The Book of Lamentations, the Book of Job, portions of Jeremiah and chapters of the Talmud that discuss the laws of mourning are traditionally read. Aside from that, Torah study is prohibited as it is considered a pleasant activity.

So in the midst of this mourning, what should members of the tribe consider?

At the risk of sounding complacent, there is some comfort in having survived the determined attempts by the most powerful empires of their time to exterminate us. They are gone, and we survive., and that is perhaps a lesson in itself that there is a heavenly power at work in spite of everything.

It's also worth noting that the truly horrid things that happened to the Jews over the centuries after the destruction of the Second Temple and the diaspora happened because the Jews were defenseless, with no country to call their own. That of course is no longer true, but it might just be that some of the atrocities visited on the Jews had the hidden benefit of convincing even those in relatively comfortable circumstances that a strong, powerful country and a haven was an absolute necessity.

Certainly that was the case of Theodore Herzl, a thoroughly assimilated Austrian Jewish journalist who had no thoughts at all about Zionism - until he covered the Dreyfuss case in France back in 1894 ( a mere 116 years ago) and saw the mobs in the Paris streets howling for the death of the Jews.

At that point, he realized that no matter how long they lived in Europe, no matter how much they regarded themselves as good, patriotic Austrians, Frenchmen, Germans, et al the Jews would always be aliens, always regarded as the Other. So he went home, laid out the case for Zionism by writing Der Judenstaadt and helped give birth to a modern miracle.

In its short history, Israel has redeemed Jews from Europe, Ethiopia and the entire Middle East who would have died otherwise. Had a strong, powerful Israel existed only twenty or thirty years earlier, the Six Million would not have perished.

That's something that's worth considering, especially for those self-hating Jews and others who make their religion out of disparaging and attacking the world's only Jewish country.

Holocaust survivor and Nobel Prize winner Elie Wiesel once said that to him,the holiest spot in Israel was not the Kotel, the Western Wall but the tiny booth at Ben Gurion airport where a Jewish customs agent sat stamping entry visas.

On this Tisha B'av, as we mourn the horrors of the past, let us not forget to remember the hope of the future.

Napoleon, oddly enough, was one person who foresaw that future.

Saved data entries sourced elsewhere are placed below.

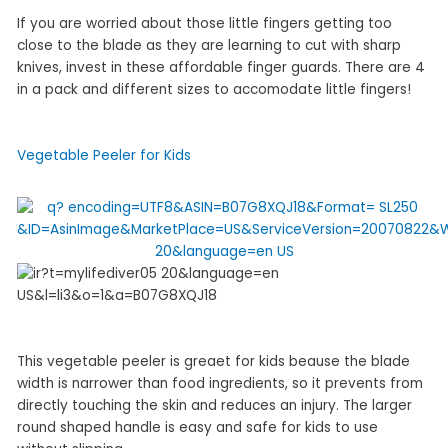
If you are worried about those little fingers getting too
close to the blade as they are learning to cut with sharp
knives, invest in these affordable finger guards. There are 4
in a pack and different sizes to accomodate little fingers!
Vegetable Peeler for Kids
This vegetable peeler is greaet for kids beause the blade
width is narrower than food ingredients, so it prevents from
directly touching the skin and reduces an injury. The larger
round shaped handle is easy and safe for kids to use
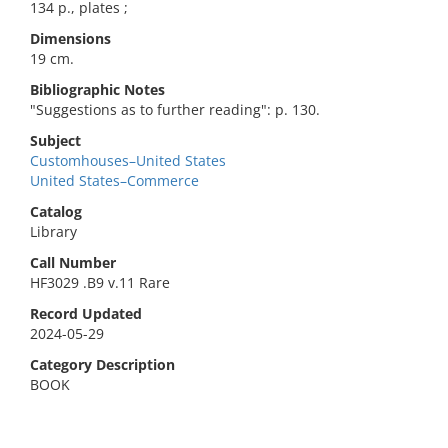
134 p., plates ;
Dimensions
19 cm.
Bibliographic Notes
"Suggestions as to further reading": p. 130.
Subject
Customhouses–United States
United States–Commerce
Catalog
Library
Call Number
HF3029 .B9 v.11 Rare
Record Updated
2024-05-29
Category Description
BOOK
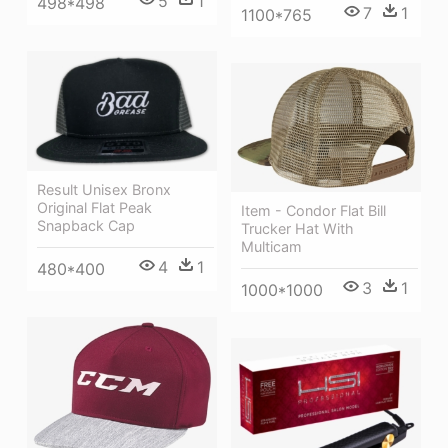
5
1
498*498
7
1
1100*765
Result Unisex Bronx
Original Flat Peak
Item - Condor Flat Bill
Snapback Cap
Trucker Hat With
Multicam
4
1
480*400
3
1
1000*1000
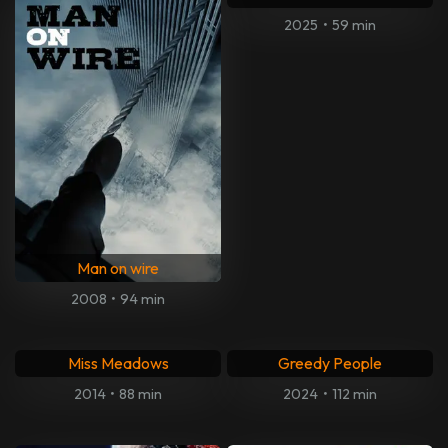
2025
•
59 min
Man on wire
2008
•
94 min
Miss Meadows
Greedy People
2014
•
88 min
2024
•
112 min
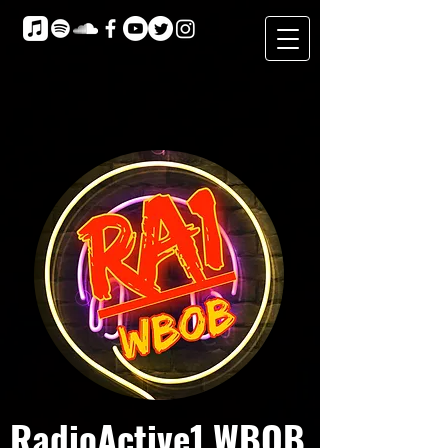
RadioActive1 WBOB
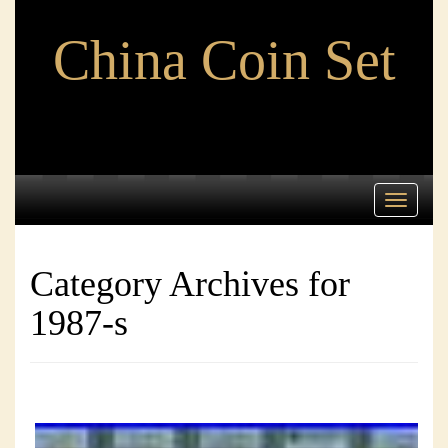
China Coin Set
Toggle
navigati
Category Archives for
1987-s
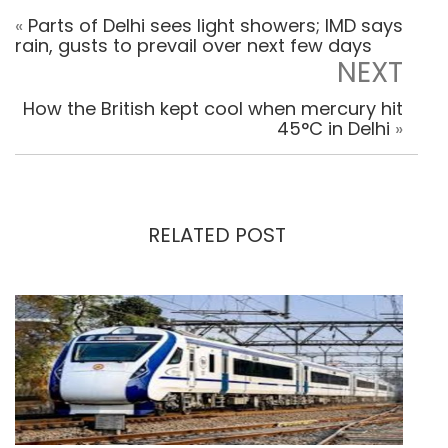
«
Parts of Delhi sees light showers; IMD says
rain, gusts to prevail over next few days
NEXT
How the British kept cool when mercury hit
45°C in Delhi
»
RELATED POST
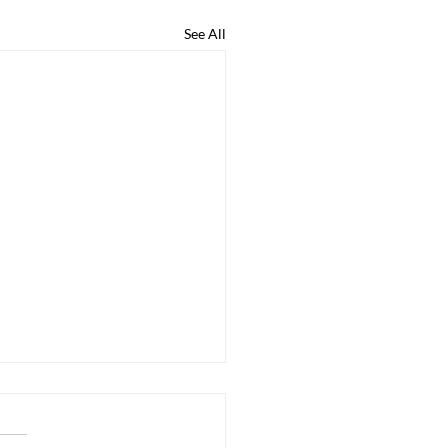
See All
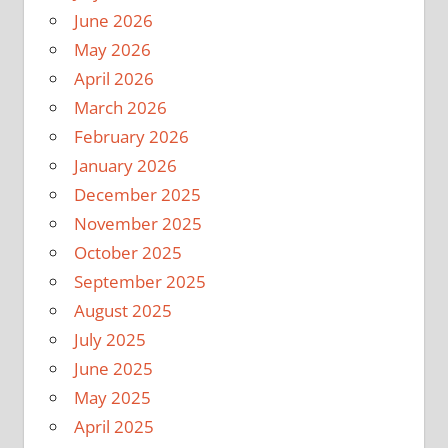
June 2026
May 2026
April 2026
March 2026
February 2026
January 2026
December 2025
November 2025
October 2025
September 2025
August 2025
July 2025
June 2025
May 2025
April 2025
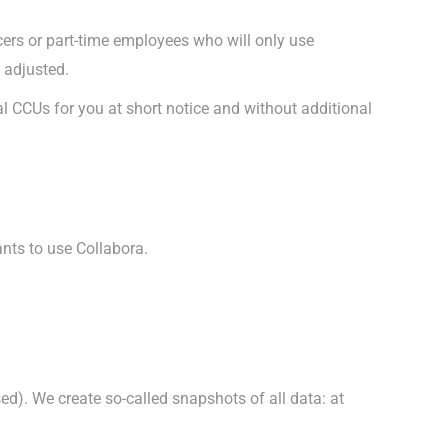
ers or part-time employees who will only use
 adjusted.
nal CCUs for you at short notice and without additional
ants to use Collabora.
d). We create so-called snapshots of all data: at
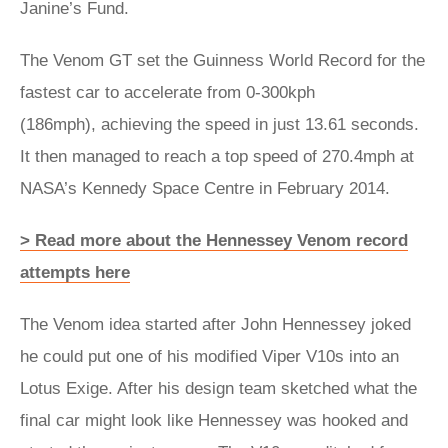
Janine’s Fund.
The Venom GT set the Guinness World Record for the
fastest car to accelerate from 0-300kph
(186mph), achieving the speed in just 13.61 seconds.
It then managed to reach a top speed of 270.4mph at
NASA’s Kennedy Space Centre in February 2014.
> Read more about the Hennessey Venom record
attempts here
The Venom idea started after John Hennessey joked
he could put one of his modified Viper V10s into an
Lotus Exige. After his design team sketched what the
final car might look like Hennessey was hooked and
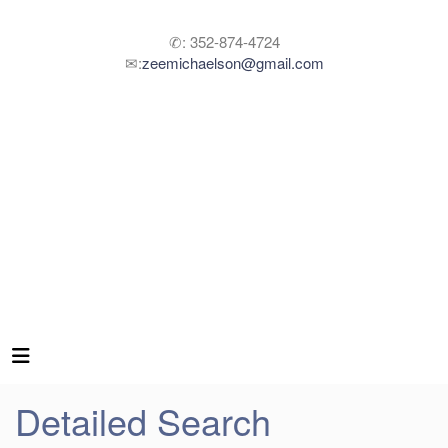
✆: 352-874-4724
✉:
zeemichaelson@gmail.com
Detailed Search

He once passed a synagogue during the Ninth of Av, looked inside and saw Jews sitting on the floor, barefoot and weeping. When he asked why, he was told the Jews were mourning over the destruction of their Holy Temples. “How long ago did this occur?”, he asked. “About 1,500 years ago”. “In that case”, said Napolean, “there is no doubt that their Temple will be rebuilt. A people capable of crying for so long over its destroyed Temple and Land will eventually find its way home.”

The Jews are once again home. May the Holy Temple, the Beit Hamikdosh be rebuilt soon, and in our time.